Gitlab
Gitlab is what I use the most in my day to day work (Debian, GNOME, …). It can do “Gitlab Pages” (see official and other examples) and configuring custom domains also seems to be straight forward.
I’m only using the features from the free (as in freedom) version and I usually end up disabling a bunch of stuff for my repositories, because I don’t need half the things. Basically I want: Code storage, CI (with container registry), Issue tracking, MRs and sometimes a projekt wiki.
forgejo (gitea fork after Gitea Ltd went bananas)
Don’t know too much about it, but it appears to do what I expect a codeforge to be doing (in a user friendly web UI)
@cwar’s link does have some interesting information, about how the fork came about.
I would only add: With FOSS the danger of the stewards of a project no longer acting in the community’s best interested is mitigated by being able to fork and move on.

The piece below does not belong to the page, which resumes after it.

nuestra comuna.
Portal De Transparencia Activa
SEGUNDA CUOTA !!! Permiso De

Sure, it can be some inconvenience but for me this would be a small price to pay.
sourcehut
I think sourcehut appeals primarily to mailing list loving nerds
(e.g. patches/reviews are done via email, not some fancy web UI).
And while I find it very interesting this poses a significant barrier to entry (even among the FOSS crowd).
@cwar said (re: github):
but it does pretty much everything that the alternatives offer and a lot they don’t
I’m genuinely curious: What does GH bring to the table?

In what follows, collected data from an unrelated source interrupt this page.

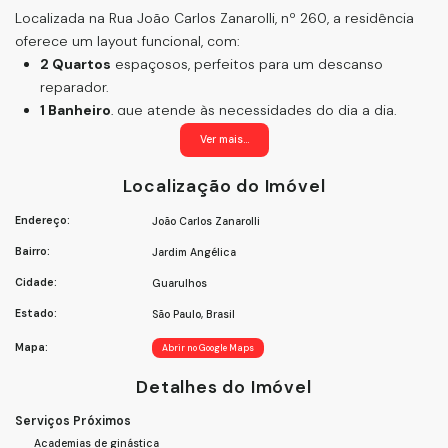
Localizada na Rua João Carlos Zanarolli, nº 260, a residência
oferece um layout funcional, com:
2 Quartos
espaçosos, perfeitos para um descanso
reparador.
1 Banheiro
, que atende às necessidades do dia a dia.
Área de Serviço
, proporcionando praticidade nas tarefas
Ver mais...
domésticas.
Cozinha
, ideal para preparar deliciosas refeições em
Localização do Imóvel
família.
Endereço:
João Carlos Zanarolli
Com um valor acessível, esta casa é uma excelente opção
para quem deseja viver em uma área tranquila, mas com fácil
Bairro:
Jardim Angélica
acesso a todas as comodidades que Guarulhos tem a
Cidade:
Guarulhos
oferecer.
Estado:
Não perca a chance de conhecer seu novo lar! Agende sua
São Paulo, Brasil
visita e venha se encantar com tudo que este imóvel tem a
Mapa:
Abrir no Google Maps
oferecer!
Detalhes do Imóvel
Serviços Próximos
Academias de ginástica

I know there’s tons of integrations/bots (webhooks, Matrix/IRC bots that watch repositories, bots that bump dependencies, …) but these things also seem to exist for GitLab (and perhaps other forges).
@SupremeAxendancy said:
Yoooo lead dev here,
You’re a(n altered) beast!
Thanks for all your work on this amazing site.
I’m interested in learning about other code forges, but I’d need some hand-holding along the way!
I can offer a hand or two to hold (:
PS: The GH issue was mainly me being a nitpicky FOSS enthusiast (actually I’m running/developing Debian on my smartphone!)